ABRUPTO

14.4.12


UM LEITOR DE REVISTAS NO PORTO DOS ANOS SESSENTA

  "The past is a foreign country: they do things differently there" (L. P. Hartley)

 Ver UM LEITOR DE JORNAIS NO PORTO DOS ANOS SESSENTA.

Uma das minhas "casas", a Biblioteca Pública Municipal do Porto. No livro de registo de leitores de anos a fio deve estar a minha assinatura, todos os dias, umas vezes de manhã, muitas de tarde e algumas à noite. Nalguns dias de manhã, de tarde e de noite. A Hemeroteca encontrava-se na grande sala do rés-do-chão à esquerda de quem entra pela porta principal. As janelas enormes faziam entrar muita luz, mas também os sons da rua e dos eléctricos que passavam por S. Lázaro, que eram muitos. De vez em quando alguém espreitava da rua para ver esse espectáculo estranho da sala de leitura. Ao fundo da sala estavam os funcionários da Biblioteca, que tinham entrado por uma cunha qualquer, e que detestavam o que faziam. Estes lugares de baixo na cadeia hierárquica da Biblioteca eram todos de cunha, e alguns de cima também. Eram mal educados, preguiçosos, ignorantes e faziam apenas o necessário com o mínimo esforço. Era frequente estarem a dormitar na sala, sentados numa cadeira, à frente das preciosidades mais pedidas: os jornais do dia, histórias aos quadradinhos, e o Diário do Governo. Na sala, os habituais leitores: o meu professor de Filosofia, Cruz Malpique a preparar o enésimo livro, escrevendo página sobre página nas provas do livro anterior. Alguns autores de monografias locais, um deles usando mangas de alpaca para não gastar o casaco. Todos muito velhos. Não havia mulheres, a não ser excepcionalmente, os leitores eram todos homens.
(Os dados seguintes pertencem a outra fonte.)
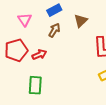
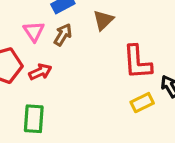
pink triangle: (25, 20) -> (34, 31), moved

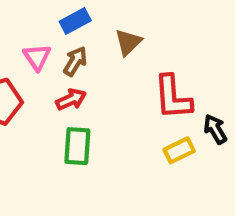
red arrow: (40, 72) -> (71, 99), moved
green rectangle: (34, 119) -> (77, 146), moved

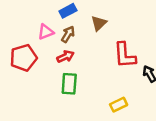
pink triangle: (37, 57) -> (46, 32), turned 42
yellow rectangle: (179, 150) -> (119, 105), moved

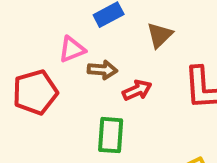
brown arrow: (68, 34) -> (102, 70), moved, turned 63
red arrow: (65, 56) -> (137, 90), moved

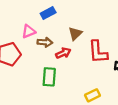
brown triangle: (160, 35) -> (75, 34), moved

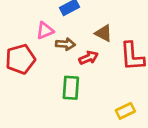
brown triangle: (75, 34) -> (104, 33), turned -48

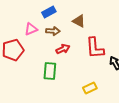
brown triangle: (104, 33) -> (79, 21), moved
brown arrow: (65, 44) -> (53, 31), moved

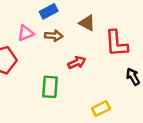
red L-shape: (95, 48) -> (116, 43), moved
red arrow: (63, 49) -> (77, 63), moved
 Continuemos pois a digressão pelo "país estrangeiro" do "passado", onde "as coisas se faziam de modo diferente". Para um leitor do Porto nos anos sessenta (incluindo aqui os quatro anos até ao 25 de Abril dos anos setenta por facilidade), o mundo das bancas ia muito mais para além dos jornais. Digo bancas, mas na verdade, era o mundo das pequenas tabacarias, das lojas de jornais dos cafés, e de alguns ardinas que tinham pouso certo e que, estando bom tempo, estendiam os jornais e revistas em caixas de madeira. Quiosques, essa inovação persa, quase não existiam.  

As revistas que lia eram todas de fora do Porto, por isso, precisavam de ser procuradas com alguma diligência, porque a ideia de um número qualquer estar à minha espera vinte e quatro horas era uma dor de alma. Tudo o que saía tinha de ser consumido de imediato, um vício como outro qualquer, mas que as condições de claustrofobia do Portugal ditatorial acentuavam.
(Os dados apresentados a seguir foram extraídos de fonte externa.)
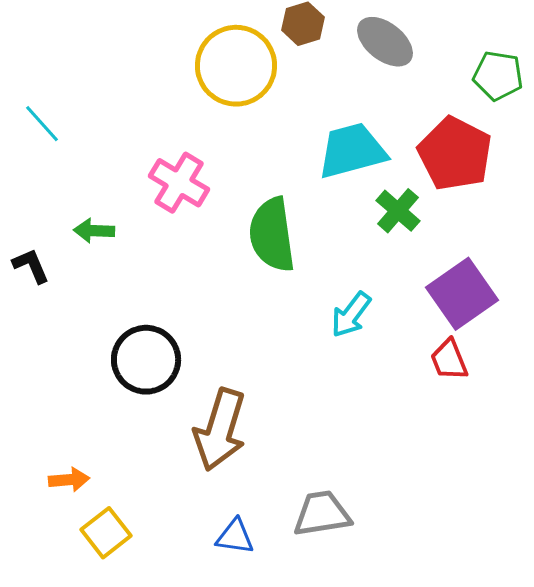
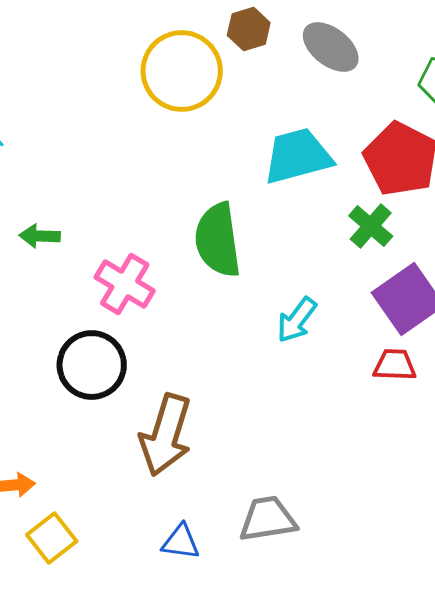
pink cross: (179, 183) -> (125, 284), moved
green cross: (398, 211) -> (371, 226), moved
red trapezoid: (449, 360) -> (395, 365), turned 114

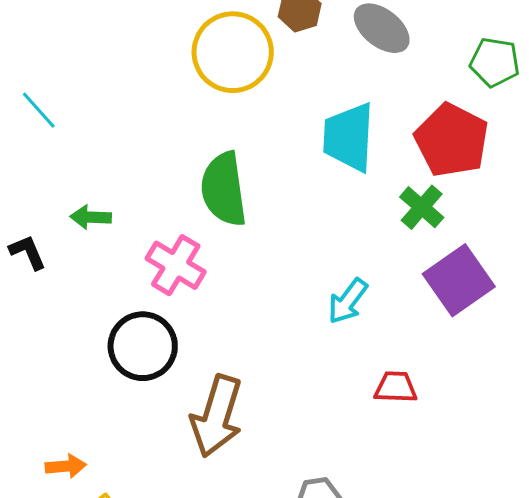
cyan trapezoid: (298, 156) -> (349, 137), turned -72
green semicircle: (218, 240) -> (224, 189), moved
red trapezoid: (395, 365) -> (396, 387), moved

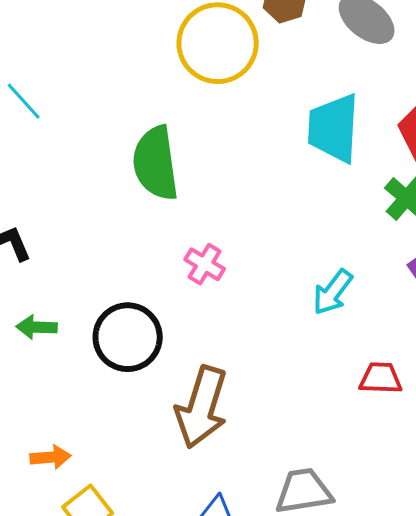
green semicircle: (224, 189) -> (156, 163), moved
green arrow: (91, 217) -> (37, 327), moved
pink cross: (176, 265) -> (205, 264), moved, size x0.7

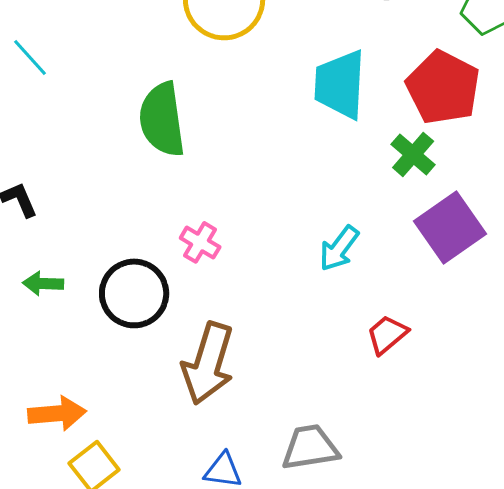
pink cross: (205, 264) -> (200, 242), moved
red trapezoid: (381, 378) -> (387, 334), turned -42
orange arrow: (51, 457) -> (57, 413), size x1.4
Como era habitual no Porto, as bancas dos jornais estavam junto dos grandes cafés, e, quando digo grandes, são mesmo grandes. O Palladium era um gigante com vários andares, com café, bilhares, jogos de mesa, incluindo um grupo de xadrezistas, e, nos primeiros anos da televisão, uma audiência assegurada todas as noites. O Café do Padrão e o Guarani, ambos ainda existentes, tinham à sua volta várias tabacarias e bancas, assim como o Majestic, e os vários cafés na Praça da Batalha, Avenida dos Aliados e na Praça dos Leões. O Porto vivia e ainda vive de uma cultura de café que não tem paralelo em Lisboa, nem no passado, e muito menos no presente. De manhã, e quando chegavam os jornais de Lisboa, mesa sobre mesa, estavam ocupadas por pessoas a ler. Neste "país estrangeiro", a imprensa não estava em crise.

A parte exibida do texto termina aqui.